Schweizerspiegel. Roman

«Ja wahrscheinlich! Wenn man über ein Jahr lang gebummelt hat, ist es besonders schwer, zur rechten Zeit einzurücken. Er hat schon seinen letzten Wiederholungskurs versäumt … jetzt hört das auf!» Er trat in sein Büro und wechselte mit knappen, entschlossenen Bewegungen den Rock.
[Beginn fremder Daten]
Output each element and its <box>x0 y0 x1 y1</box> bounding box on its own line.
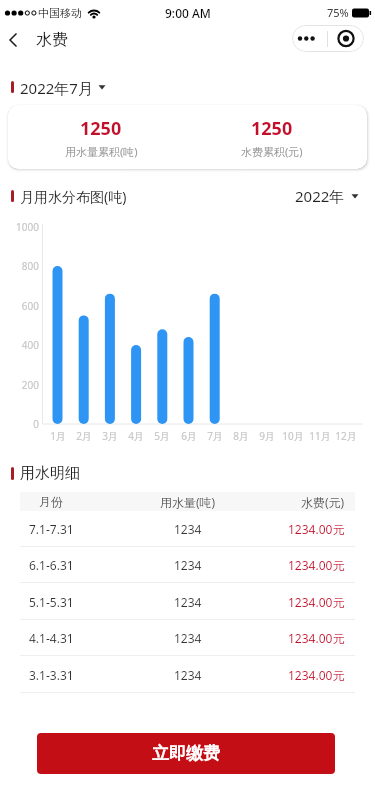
staticText: 1234.00元 <box>288 557 345 573</box>
staticText: 200 <box>5 378 39 392</box>
staticText: 1234.00元 <box>288 594 345 610</box>
button[interactable]: 2022年7月 <box>11 78 106 96</box>
staticText: 75% <box>327 5 349 20</box>
staticText: 400 <box>5 338 39 352</box>
button[interactable]: 2022年 <box>295 186 359 206</box>
staticText: 7.1-7.31 <box>29 521 74 537</box>
staticText: 1250 <box>251 116 293 141</box>
staticText: 水费累积(元) <box>241 144 303 159</box>
staticText: 8月 <box>226 429 256 443</box>
button[interactable] <box>292 25 327 52</box>
staticText: 11月 <box>305 429 335 443</box>
staticText: 立即缴费 <box>152 743 220 764</box>
staticText: 7月 <box>200 429 230 443</box>
button[interactable]: 7.1-7.31 <box>20 511 355 547</box>
staticText: 2022年 <box>295 186 345 206</box>
staticText: 中国移动 <box>38 6 82 20</box>
button[interactable] <box>328 25 364 52</box>
staticText: 月份 <box>39 494 63 509</box>
button[interactable]: 4.1-4.31 <box>20 620 355 656</box>
staticText: 1234 <box>174 557 202 573</box>
staticText: 1234.00元 <box>288 630 345 646</box>
staticText: 5.1-5.31 <box>29 594 74 610</box>
staticText: 用水量(吨) <box>160 494 216 510</box>
staticText: 1月 <box>43 429 73 443</box>
staticText: 6月 <box>174 429 204 443</box>
staticText: 800 <box>5 259 39 273</box>
staticText: 3月 <box>95 429 125 443</box>
staticText: 1234.00元 <box>288 521 345 537</box>
staticText: 1000 <box>5 220 39 234</box>
staticText: 12月 <box>331 429 361 443</box>
staticText: 用水量累积(吨) <box>65 144 138 159</box>
button[interactable]: 3.1-3.31 <box>20 657 355 693</box>
staticText: 水费(元) <box>301 494 345 510</box>
staticText: 1234 <box>174 521 202 537</box>
staticText: 用水明细 <box>20 464 80 482</box>
staticText: 1250 <box>80 116 122 141</box>
staticText: 1234 <box>174 667 202 683</box>
staticText: 9月 <box>252 429 282 443</box>
staticText: 月用水分布图(吨) <box>20 187 127 206</box>
staticText: 1234 <box>174 630 202 646</box>
staticText: 2022年7月 <box>20 78 93 96</box>
staticText: 1234.00元 <box>288 667 345 683</box>
staticText: 6.1-6.31 <box>29 557 74 573</box>
staticText: 9:00 AM <box>165 5 211 21</box>
staticText: 3.1-3.31 <box>29 667 74 683</box>
staticText: 4月 <box>121 429 151 443</box>
staticText: 1234 <box>174 594 202 610</box>
staticText: 600 <box>5 299 39 313</box>
staticText: 4.1-4.31 <box>29 630 74 646</box>
staticText: 2月 <box>69 429 99 443</box>
button[interactable]: 立即缴费 <box>37 733 335 774</box>
button[interactable]: 6.1-6.31 <box>20 547 355 583</box>
button[interactable] <box>0 25 30 55</box>
button[interactable]: 5.1-5.31 <box>20 584 355 620</box>
staticText: 5月 <box>147 429 177 443</box>
staticText: 10月 <box>278 429 308 443</box>
staticText: 水费 <box>36 30 68 50</box>
staticText: 0 <box>5 417 39 431</box>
Er hatte auf Grund fortschrittlicher Anschauungen und mit kluger Einsicht in die veränderte Seelenlage der heranwachsenden Jugend seine vier Kinder nicht allzu streng erzogen, ja er hatte ihnen mehr Freiheiten gewährt, als ihm oft selber angemessen schien. Severin, sein Ältester, war dabei ein selbständiger Mann und frühzeitiger Familienvater geworden, Gertrud hatte von ihrem Mädchenalter an zu Vorwürfen kaum mehr Anlaß gegeben, Fred, der Jüngste, der noch mitten im Studium steckte, war ein lieber Kerl und verdiente alles Vertrauen; mit Paul aber klappte nun etwas nicht. Dieser intelligente, nach dem allgemeinen Urteil ungewöhnlich begabte junge Mann hatte Philologie studiert und sich nach dem Examen für ein Jahr ins Ausland begeben, «zur weiteren Ausbildung», was niemand allzu wörtlich nahm. Dieses Jahr war abgelaufen, aber statt daß der Herr Sohn inzwischen eine Stelle angenommen oder wenigstens zur rechten Zeit die Rückreise angetreten hätte, trieb er sich noch jetzt beschäftigungslos in München herum. Eine Anstellung stand ihm nun zwar durch die Vermittlung seines Onkels Gaston in Aussicht, aber daß er sich von seiner militärischen Pflicht ohne Grund noch einmal zu drücken suchte, hieß denn doch die väterliche Nachsicht auf eine harte Probe stellen.